How would that work with an interest-based method? The platform will give you an even better tailored list on the press of a button. No work for you at all. In an interest-based world CRM systems for managing newsletter and direct mailing lists are a thing of the past.

Remember that 50%? You now need to focus on the other 50% of your campaign. The “what”. Your manual analysis will not help you to understand which message you should send.
Interest-based customer insights can recommend detailed keywords and topics to use for every part of your message and answer questions like: what to put in the subject of an email, what headline to use or which image should be first.
The last 10 years were focused on finding the perfect audience with every possible data point about each customer.
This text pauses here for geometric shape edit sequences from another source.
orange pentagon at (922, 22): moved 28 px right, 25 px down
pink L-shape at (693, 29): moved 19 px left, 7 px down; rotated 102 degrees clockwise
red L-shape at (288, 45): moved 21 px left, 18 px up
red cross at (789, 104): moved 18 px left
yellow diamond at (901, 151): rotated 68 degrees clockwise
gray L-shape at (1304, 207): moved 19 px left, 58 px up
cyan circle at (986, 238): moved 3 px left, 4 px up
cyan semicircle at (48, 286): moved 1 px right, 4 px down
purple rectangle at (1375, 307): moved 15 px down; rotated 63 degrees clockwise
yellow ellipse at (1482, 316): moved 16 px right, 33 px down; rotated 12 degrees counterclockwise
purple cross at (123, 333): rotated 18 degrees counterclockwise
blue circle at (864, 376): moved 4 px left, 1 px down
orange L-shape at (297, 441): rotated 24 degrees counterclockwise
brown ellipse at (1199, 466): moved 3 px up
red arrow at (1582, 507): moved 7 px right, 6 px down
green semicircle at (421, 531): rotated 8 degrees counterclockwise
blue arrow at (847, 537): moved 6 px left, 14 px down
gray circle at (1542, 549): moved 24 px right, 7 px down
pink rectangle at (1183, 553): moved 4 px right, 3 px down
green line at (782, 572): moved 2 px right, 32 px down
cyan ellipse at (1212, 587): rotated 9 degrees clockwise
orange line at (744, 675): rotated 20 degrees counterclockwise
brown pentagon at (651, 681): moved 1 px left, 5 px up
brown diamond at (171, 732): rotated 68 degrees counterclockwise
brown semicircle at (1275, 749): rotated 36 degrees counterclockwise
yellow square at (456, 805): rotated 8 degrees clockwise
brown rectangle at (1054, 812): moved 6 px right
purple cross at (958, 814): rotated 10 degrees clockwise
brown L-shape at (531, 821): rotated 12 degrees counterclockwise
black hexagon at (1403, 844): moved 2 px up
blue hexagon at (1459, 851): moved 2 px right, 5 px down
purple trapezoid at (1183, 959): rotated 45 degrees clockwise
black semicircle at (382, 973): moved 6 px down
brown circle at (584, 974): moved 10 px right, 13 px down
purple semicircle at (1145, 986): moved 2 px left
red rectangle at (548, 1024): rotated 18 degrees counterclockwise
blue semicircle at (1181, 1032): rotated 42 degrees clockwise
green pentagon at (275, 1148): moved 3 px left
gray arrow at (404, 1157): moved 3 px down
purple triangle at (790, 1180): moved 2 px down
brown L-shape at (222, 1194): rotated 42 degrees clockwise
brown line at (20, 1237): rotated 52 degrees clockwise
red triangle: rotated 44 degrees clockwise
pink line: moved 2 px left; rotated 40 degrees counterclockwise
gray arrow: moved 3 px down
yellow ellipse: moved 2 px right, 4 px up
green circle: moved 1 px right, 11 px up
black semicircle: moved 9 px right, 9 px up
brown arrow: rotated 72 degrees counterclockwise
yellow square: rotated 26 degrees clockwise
But very, very little time and energy was spent on a insights driven method on helping marketing professionals to tailor the message for each individual audience. This will be the focus in the next 10 years.

What you need to do

The last question would be, how to start. And as it is so often, it start with being aware what data is relevant and should be closely watch and collected.
But chances are high that, regardless of your energy and passion, you cannot get it over line all by yourself. With the right energy and strategy you will be able to deliver 80% with 20% of your time. 80% should go into being an ambassador for change.

Foster a data mindset – but focus on what has impact

The single biggest mistake you can make is to ditch transactional data when switching ticketing systems. In nearly every case, customer master data (like contact info, addresses) is transferred to a new system, although this is the information which actually outdates (15–20% on average per year!). Transaction history (who purchased what) is nearly timeless and worth 10 times. But this is never transferred.
If you care about understanding your patrons, you need to find a way to keep that information. No alternatives.

A second point is important. Keep a clean registry of all events in the past. It sounds basic, but too often the only thing left to consult to understand who and what was played in a given concert 3 years ago is either a PDF or a messy, unstructured text document.
For analytics that is non-existing aka worthless. It should be obvious that you need to have a structured (this can be a clean table!) and consistent registry of every (!) work played and every artist who performed.

Embrace change – the future is already here

“The future is already here – it’s just not evenly distributed.”1

Gibson is right. The future is already here. Cultural institutions have a choice. Join now and or with everyone else in the next 12–24 months. Pioneers will harvest outsized early adopter profits and everyone else will try to catch up for the next 10 years.
It actually isn’t a choice. Embrace the future, it is already here.

Be an ambassador for change within your team, department and organisation. Have the difficult and intense discussions and don’t let counter arguments discourage you. It is a training opportunity to sharpen your arguments into an even more convincing storyline.

Help others see the benefits for them personally, their goals, their team and everyone around them. Make it specific, make it about them.

The future is already here – it’s just not evenly distributed.